Our linked exchange rate system is rock solid, underpinned by more than US$400 billion worth of foreign exchange reserves. Our banking system is resilient and well capitalised, with total capital ratio at about 20%, well above international standards. The smooth operation of our capital markets is guaranteed through robust regulatory oversight and a host of contingency measures. Stress tests have and will continue to be conducted to ensure that we are fully prepared for different circumstances. The International Monetary Fund, I’m pleased to note, has just given us a clean bill of health, a vote of confidence in the resilience of our economy, as well as the integrity and reliability of our financial system.
Investor sentiment had been affected, of course. That’s evident in the stock market’s increased volatility. Nevertheless, our economy grew 3.7% in the first three quarters of 2018. Economic growth for 2018 as a whole is forecast at 3.2%, which is higher than the trend growth rate in the past decade for the second consecutive year. And our unemployment rate remains at a 20-year low of 2.8%. In short, we are performing as well as can be expected, given the uncertainties of the global economy. No less important, we are prepared for shifting economic and political tides.

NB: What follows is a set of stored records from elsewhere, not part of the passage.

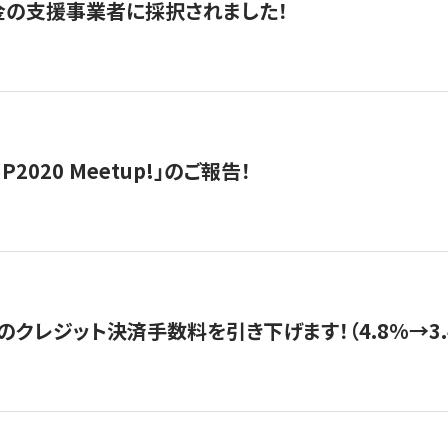
金の支援事業者に採択されました！
IP2020 Meetup!」のご報告！
のクレジット決済手数料を引き下げます！（4.8%→3.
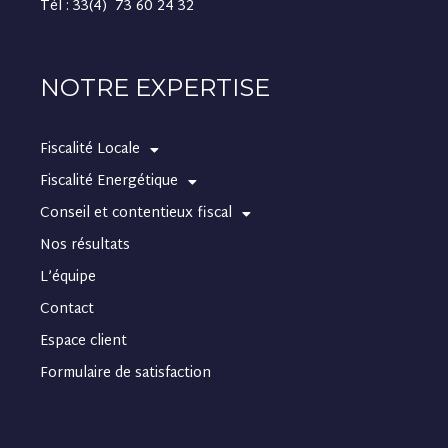
Tél : 33(4) 73 60 24 32
NOTRE EXPERTISE
Fiscalité Locale
Fiscalité Energétique
Conseil et contentieux fiscal
Nos résultats
L’équipe
Contact
Espace client
Formulaire de satisfaction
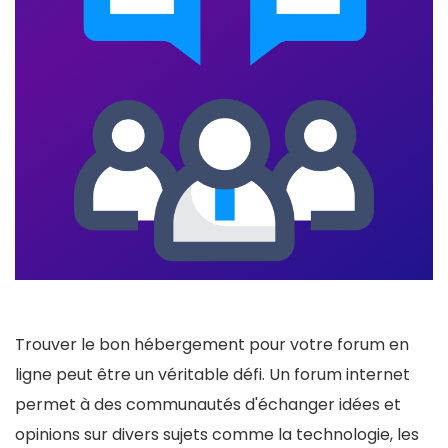
Trouver le bon hébergement pour votre forum en
ligne peut être un véritable défi. Un forum internet
permet à des communautés d'échanger idées et
opinions sur divers sujets comme la technologie, les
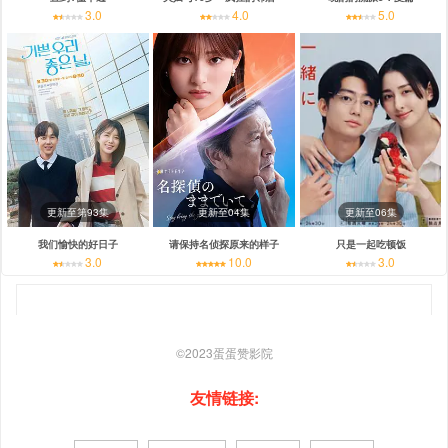
3.0
4.0
5.0
更新至第93集
更新至04集
更新至06集
我们愉快的好日子
请保持名侦探原来的样子
只是一起吃顿饭
3.0
10.0
3.0
©2023
蛋蛋赞影院
友情链接:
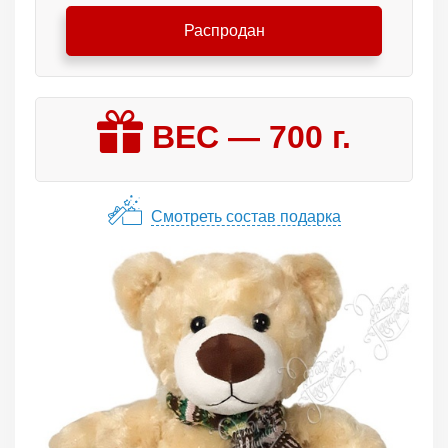
Распродан
ВЕС —
700
г.
Смотреть состав подарка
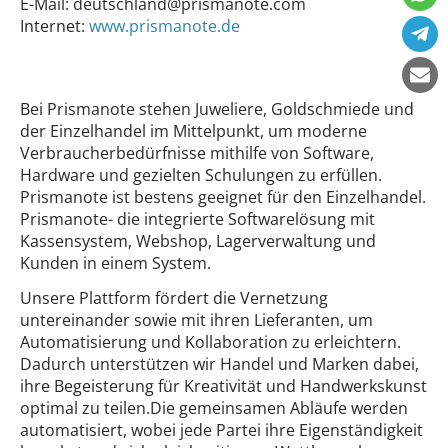
E-Mail:
deutschland@prismanote.com
Internet:
www.prismanote.de
Bei Prismanote stehen Juweliere, Goldschmiede und
der Einzelhandel im Mittelpunkt, um moderne
Verbraucherbedürfnisse mithilfe von Software,
Hardware und gezielten Schulungen zu erfüllen.
Prismanote ist bestens geeignet für den Einzelhandel.
Prismanote- die integrierte Softwarelösung mit
Kassensystem, Webshop, Lagerverwaltung und
Kunden in einem System.
Unsere Plattform fördert die Vernetzung
untereinander sowie mit ihren Lieferanten, um
Automatisierung und Kollaboration zu erleichtern.
Dadurch unterstützen wir Handel und Marken dabei,
ihre Begeisterung für Kreativität und Handwerkskunst
optimal zu teilen.Die gemeinsamen Abläufe werden
automatisiert, wobei jede Partei ihre Eigenständigkeit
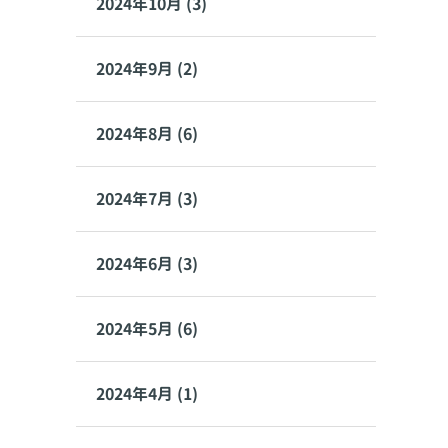
2024年10月 (3)
2024年9月 (2)
2024年8月 (6)
2024年7月 (3)
2024年6月 (3)
2024年5月 (6)
2024年4月 (1)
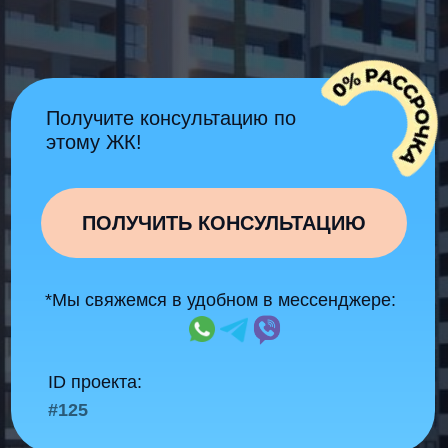
ПОЛУЧИТЬ КОНСУЛЬТАЦИЮ
*Мы свяжемся в удобном в мессенджере:
ID проекта:
#125
Подходит для жизни и
инвестиций
С качественным ремонтом
"Под ключ"
Скидки и бонусы
для наших
клиентов
Работаем
без комиссии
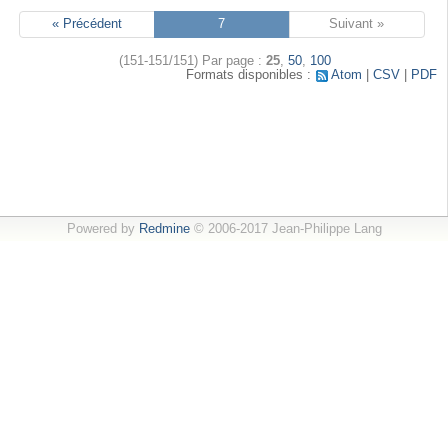
« Précédent
7
Suivant »
(151-151/151)
Par page :
25
,
50
,
100
Formats disponibles :
Atom
CSV
PDF
Powered by
Redmine
© 2006-2017 Jean-Philippe Lang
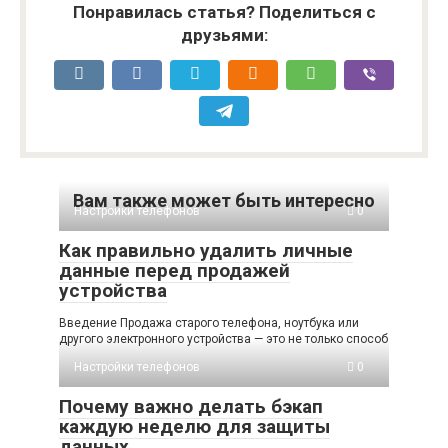
Понравилась статья? Поделиться с
друзьями:
Вам также может быть интересно
Настройки телефонов
0
Как правильно удалить личные
данные перед продажей
устройства
Введение Продажа старого телефона, ноутбука или
другого электронного устройства — это не только способ
Настройки телефонов
0
Почему важно делать бэкап
каждую неделю для защиты
данных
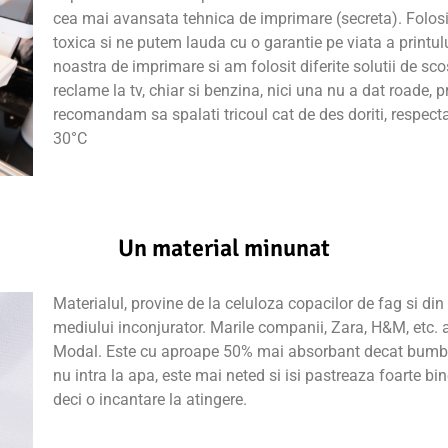
cea mai avansata tehnica de imprimare (secreta). Folos
toxica si ne putem lauda cu o garantie pe viata a printul
noastra de imprimare si am folosit diferite solutii de scos
reclame la tv, chiar si benzina, nici una nu a dat roade, 
recomandam sa spalati tricoul cat de des doriti, respec
30°C
Un material minunat
Materialul, provine de la celuloza copacilor de fag si di
mediului inconjurator. Marile companii, Zara, H&M, etc. 
Modal. Este cu aproape 50% mai absorbant decat bumba
nu intra la apa, este mai neted si isi pastreaza foarte bin
deci o incantare la atingere.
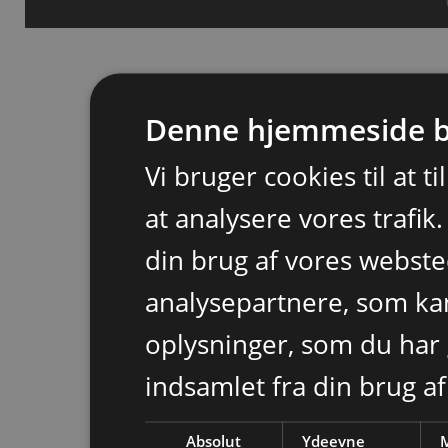
Denne hjemmeside b
Vi bruger cookies til at t
at analysere vores trafik
din brug af vores webst
analysepartnere, som k
oplysninger, som du har 
indsamlet fra din brug af
Absolut
Ydeevne
M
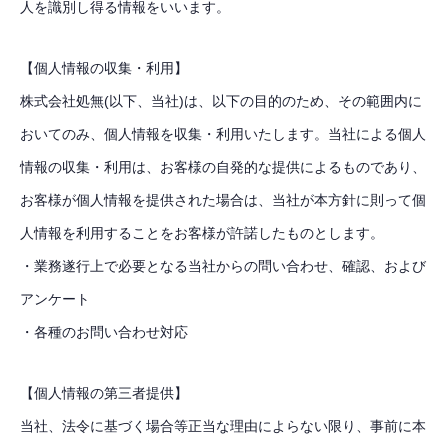
人を識別し得る情報をいいます。
【個人情報の収集・利用】
株式会社処無(以下、当社)は、以下の目的のため、その範囲内に
おいてのみ、個人情報を収集・利用いたします。当社による個人
情報の収集・利用は、お客様の自発的な提供によるものであり、
お客様が個人情報を提供された場合は、当社が本方針に則って個
人情報を利用することをお客様が許諾したものとします。
・業務遂行上で必要となる当社からの問い合わせ、確認、および
アンケート
・各種のお問い合わせ対応
【個人情報の第三者提供】
TOP
当社、法令に基づく場合等正当な理由によらない限り、事前に本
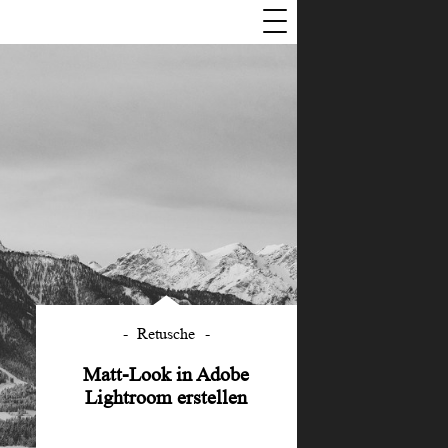
Retusche
Matt-Look in Adobe
Lightroom erstellen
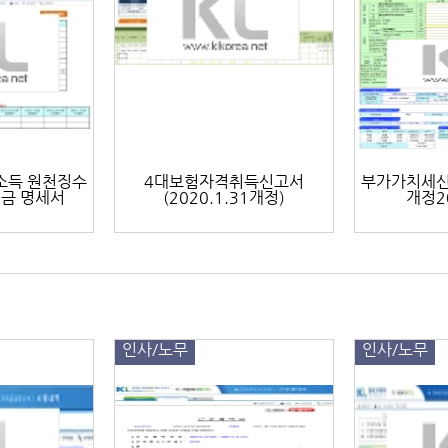
직소득 원천징수
4대보험자격취득신고서
부가가치세신
직금 명세서
(2020.1.31개정)
개정2
인사/노무
인사/노무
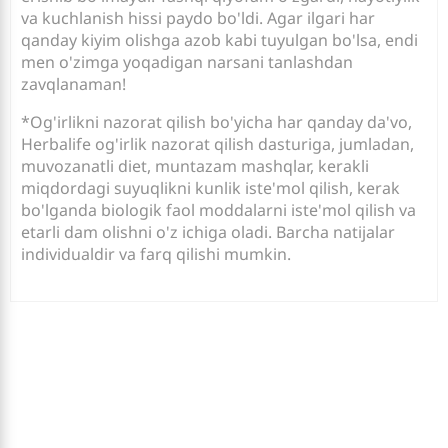
va kuchlanish hissi paydo bo'ldi. Agar ilgari har
qanday kiyim olishga azob kabi tuyulgan bo'lsa, endi
men o'zimga yoqadigan narsani tanlashdan
zavqlanaman!
*Og'irlikni nazorat qilish bo'yicha har qanday da'vo,
Herbalife og'irlik nazorat qilish dasturiga, jumladan,
muvozanatli diet, muntazam mashqlar, kerakli
miqdordagi suyuqlikni kunlik iste'mol qilish, kerak
bo'lganda biologik faol moddalarni iste'mol qilish va
etarli dam olishni o'z ichiga oladi. Barcha natijalar
individualdir va farq qilishi mumkin.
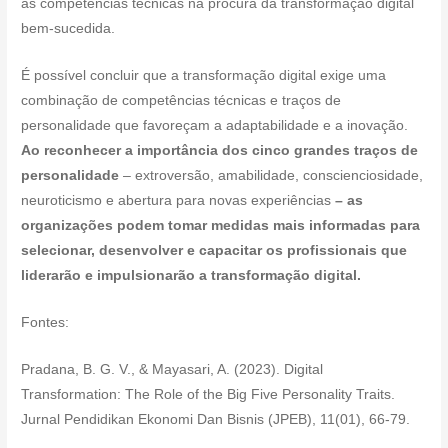
as competências técnicas na procura da transformação digital
bem-sucedida.
É possível concluir que a transformação digital exige uma
combinação de competências técnicas e traços de
personalidade que favoreçam a adaptabilidade e a inovação.
Ao reconhecer a importância dos cinco grandes traços de
personalidade
– extroversão, amabilidade, conscienciosidade,
neuroticismo e abertura para novas experiências
– as
organizações podem tomar medidas mais informadas para
selecionar, desenvolver e capacitar os profissionais que
liderarão e impulsionarão a transformação digital.
Fontes:
Pradana, B. G. V., & Mayasari, A. (2023). Digital
Transformation: The Role of the Big Five Personality Traits.
Jurnal Pendidikan Ekonomi Dan Bisnis (JPEB), 11(01), 66-79.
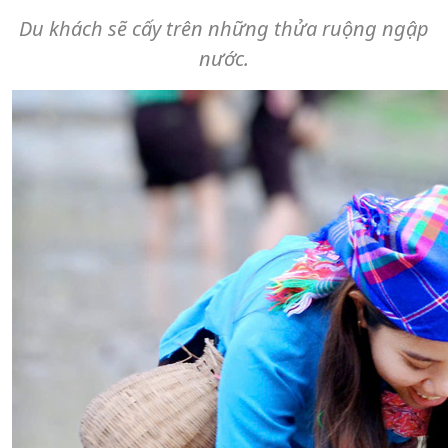
Du khách sẽ cấy trên những thửa ruộng ngập
nước.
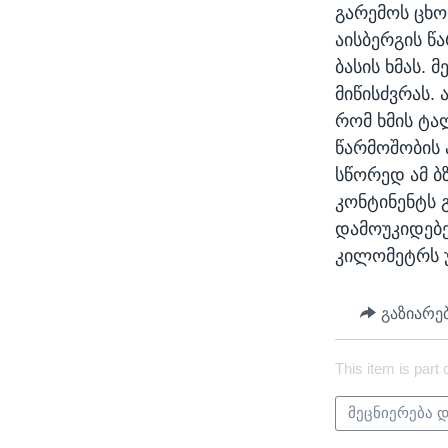
გარემოს ცხო
აისბერგის წ
ბასის ხმას. 
მიწისძვრას.
რომ ხმის ტა
წარმოშობის 
სწორედ ამ ბზ
კონტინენტს 
დამოუკიდებე
კილომეტრს 
გაზიარე
This item is part 
მეცნიერება 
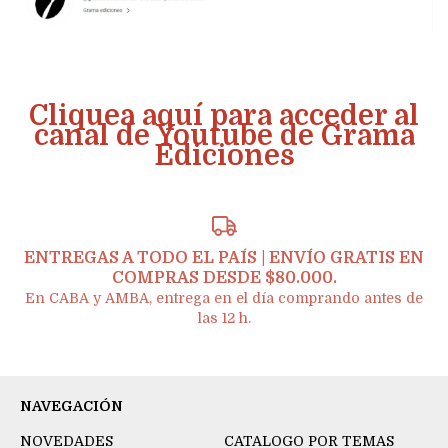
Cliquea aquí para acceder al
canal de Youtube de Grama
Ediciones
ENTREGAS A TODO EL PAÍS | ENVÍO GRATIS EN
COMPRAS DESDE $80.000.
En CABA y AMBA, entrega en el día comprando antes de
las 12 h.
NAVEGACIÓN
NOVEDADES
CATALOGO POR TEMAS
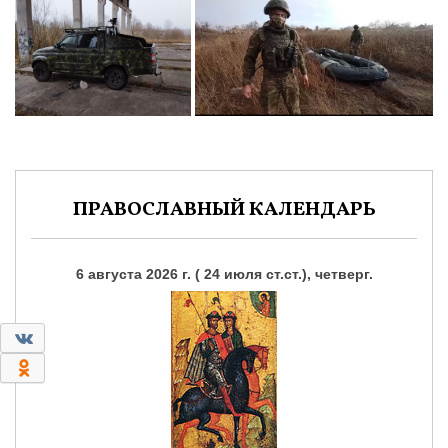
ПРАВОСЛАВНЫЙ КАЛЕНДАРЬ
6 августа 2026 г. ( 24 июля ст.ст.), четверг.
0
0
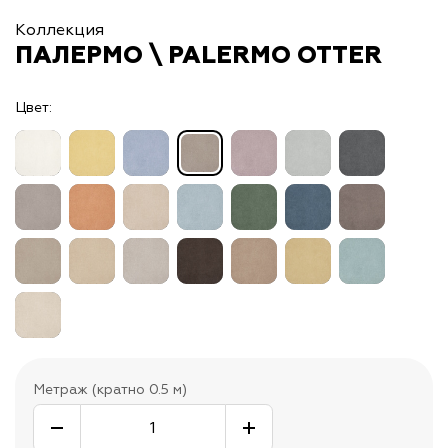
Коллекция
ПАЛЕРМО \ PALERMO OTTER
Цвет:
Метраж (кратно 0.5 м)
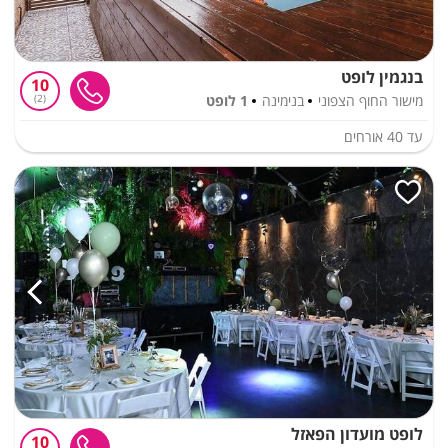
בנגמין לופט
10
מישור החוף הצפוני
בנימינה
1 לופט
2
עד
40
אורחים
לופט מועדון הפאזל
10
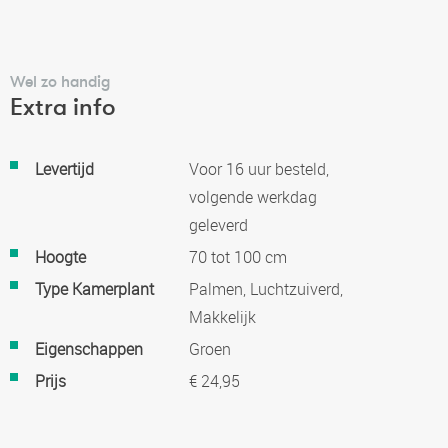
Wel zo handig
Extra info
Meer
Levertijd
Voor 16 uur besteld,
informatie
volgende werkdag
geleverd
Hoogte
70 tot 100 cm
Type Kamerplant
Palmen, Luchtzuiverd,
Makkelijk
Eigenschappen
Groen
Prijs
€ 24,95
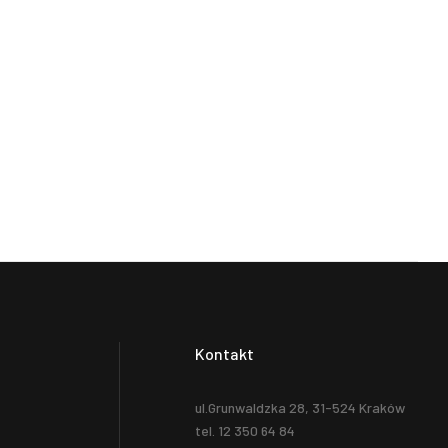
Kontakt
ul.Grunwaldzka 28, 31-524 Kraków
tel. 12 350 64 84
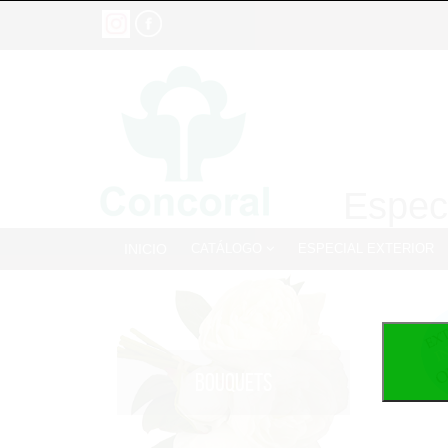
Especi
INICIO
CATÁLOGO
ESPECIAL EXTERIOR
BOUQUETS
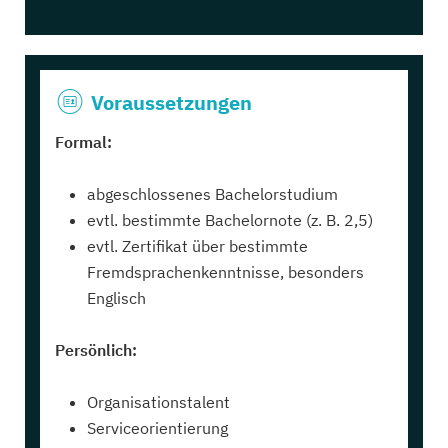
Voraussetzungen
Formal:
abgeschlossenes Bachelorstudium
evtl. bestimmte Bachelornote (z. B. 2,5)
evtl. Zertifikat über bestimmte
Fremdsprachenkenntnisse, besonders
Englisch
Persönlich:
Organisationstalent
Serviceorientierung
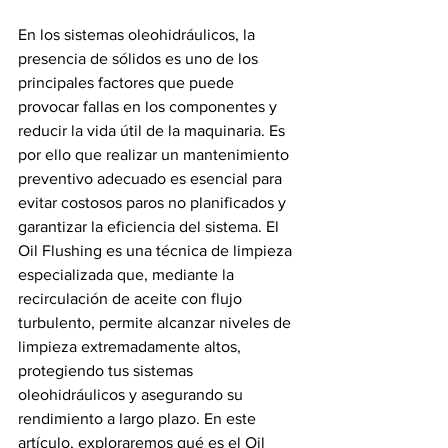
En los sistemas oleohidráulicos, la 
presencia de sólidos es uno de los 
principales factores que puede 
provocar fallas en los componentes y 
reducir la vida útil de la maquinaria. Es 
por ello que realizar un mantenimiento 
preventivo adecuado es esencial para 
evitar costosos paros no planificados y 
garantizar la eficiencia del sistema. El 
Oil Flushing es una técnica de limpieza 
especializada que, mediante la 
recirculación de aceite con flujo 
turbulento, permite alcanzar niveles de 
limpieza extremadamente altos, 
protegiendo tus sistemas 
oleohidráulicos y asegurando su 
rendimiento a largo plazo. En este 
artículo, exploraremos qué es el Oil 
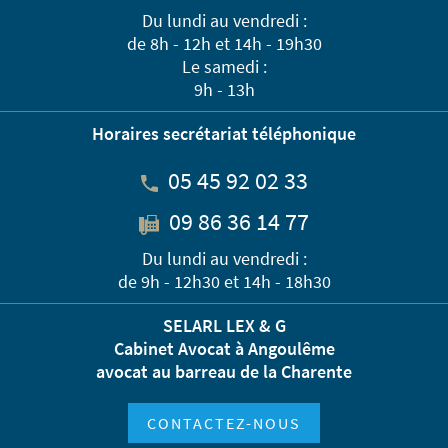
Du lundi au vendredi :
de 8h - 12h et 14h - 19h30
Le samedi :
9h - 13h
Horaires secrétariat téléphonique
05 45 92 02 33
09 86 36 14 77
Du lundi au vendredi :
de 9h - 12h30 et 14h - 18h30
SELARL LEX & G
Cabinet Avocat à Angoulême
avocat au barreau de la Charente
CONTACTEZ-NOUS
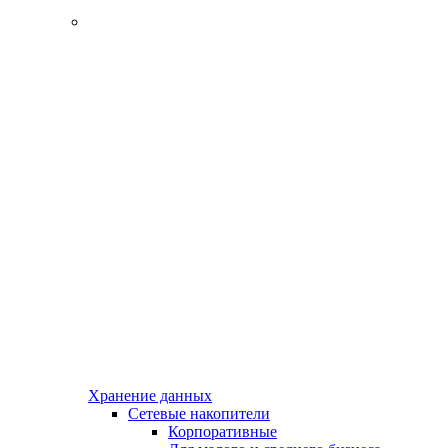
Хранение данных
Сетевые накопители
Корпоративные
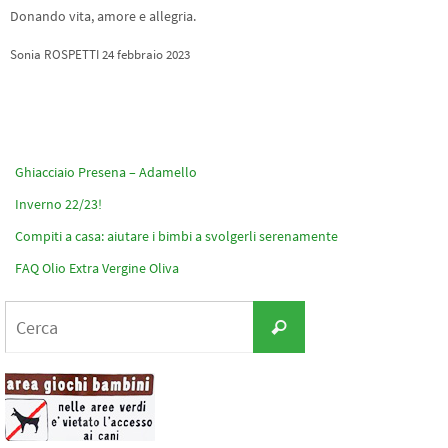
Donando vita, amore e allegria.
Sonia ROSPETTI 24 febbraio 2023
Ghiacciaio Presena – Adamello
Inverno 22/23!
Compiti a casa: aiutare i bimbi a svolgerli serenamente
FAQ Olio Extra Vergine Oliva
Cerca
Cerca
per:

The Asian Financial Forum, strategically taking place in the middle of the first month of the new year, is designed to help you plan for contingencies and to help you gather financial and market insights from distinguished speakers and participants from all over the world. For me and members of my delegation attending this year’s World Economic Forum at Davos later this month, it helpfully provides a warm-up to a global exchange. I’m sure the Asian Financial Forum, over these two days, will prove invaluable for you and your business and investment strategies. I’m confident, too, that Hong Kong can help you in considering and capturing regional and global opportunities.
Chief Executive Carrie Lam gave these remarks at the Asian Financial Forum 2019 on January 14.